» **Task goal**: Transcribe only the part of the listing below that begins at the line containing "维护良好的股权结构表有助于初创公司保持有序运营，规" and runs to its final line, keeping both ends.

#### Given data ####

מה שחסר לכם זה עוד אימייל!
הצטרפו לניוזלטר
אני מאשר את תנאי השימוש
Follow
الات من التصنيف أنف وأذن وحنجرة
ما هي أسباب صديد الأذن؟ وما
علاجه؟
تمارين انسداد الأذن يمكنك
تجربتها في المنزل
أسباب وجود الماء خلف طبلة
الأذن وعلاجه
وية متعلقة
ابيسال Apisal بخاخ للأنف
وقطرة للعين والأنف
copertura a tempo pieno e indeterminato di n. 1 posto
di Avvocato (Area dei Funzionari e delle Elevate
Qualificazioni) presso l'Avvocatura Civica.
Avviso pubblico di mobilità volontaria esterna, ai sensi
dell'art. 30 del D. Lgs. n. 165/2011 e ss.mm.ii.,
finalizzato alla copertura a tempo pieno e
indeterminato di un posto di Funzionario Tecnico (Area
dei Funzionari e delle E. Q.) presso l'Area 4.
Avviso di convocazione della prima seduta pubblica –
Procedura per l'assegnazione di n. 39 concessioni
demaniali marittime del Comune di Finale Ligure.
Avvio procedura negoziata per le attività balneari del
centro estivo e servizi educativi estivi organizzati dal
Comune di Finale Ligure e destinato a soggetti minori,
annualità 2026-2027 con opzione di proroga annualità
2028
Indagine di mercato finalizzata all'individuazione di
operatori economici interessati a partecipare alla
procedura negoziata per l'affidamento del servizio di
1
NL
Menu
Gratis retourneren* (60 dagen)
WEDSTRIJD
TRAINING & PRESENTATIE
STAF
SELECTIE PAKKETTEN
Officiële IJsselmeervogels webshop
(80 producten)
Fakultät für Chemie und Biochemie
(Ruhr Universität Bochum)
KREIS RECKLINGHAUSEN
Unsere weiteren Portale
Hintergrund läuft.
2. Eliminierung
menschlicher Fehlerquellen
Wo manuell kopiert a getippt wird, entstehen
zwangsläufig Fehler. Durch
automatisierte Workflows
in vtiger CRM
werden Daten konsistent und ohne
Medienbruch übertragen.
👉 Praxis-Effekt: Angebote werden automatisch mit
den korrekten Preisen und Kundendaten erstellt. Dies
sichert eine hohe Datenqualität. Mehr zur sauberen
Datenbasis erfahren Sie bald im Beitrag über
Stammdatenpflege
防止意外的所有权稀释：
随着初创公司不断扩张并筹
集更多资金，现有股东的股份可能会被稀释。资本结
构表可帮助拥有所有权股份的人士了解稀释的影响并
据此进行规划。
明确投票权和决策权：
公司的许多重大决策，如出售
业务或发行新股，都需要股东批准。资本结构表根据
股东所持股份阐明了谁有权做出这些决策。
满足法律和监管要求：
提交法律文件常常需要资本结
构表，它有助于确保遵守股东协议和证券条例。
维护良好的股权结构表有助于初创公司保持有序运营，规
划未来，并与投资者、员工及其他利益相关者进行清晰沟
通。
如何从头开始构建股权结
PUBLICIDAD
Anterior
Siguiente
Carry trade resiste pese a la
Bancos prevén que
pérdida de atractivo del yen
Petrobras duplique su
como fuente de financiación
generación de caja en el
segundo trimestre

####

» **Answer**:
维护良好的股权结构表有助于初创公司保持有序运营，规
划未来，并与投资者、员工及其他利益相关者进行清晰沟
通。
如何从头开始构建股权结
PUBLICIDAD
Anterior
Siguiente
Carry trade resiste pese a la
Bancos prevén que
pérdida de atractivo del yen
Petrobras duplique su
como fuente de financiación
generación de caja en el
segundo trimestre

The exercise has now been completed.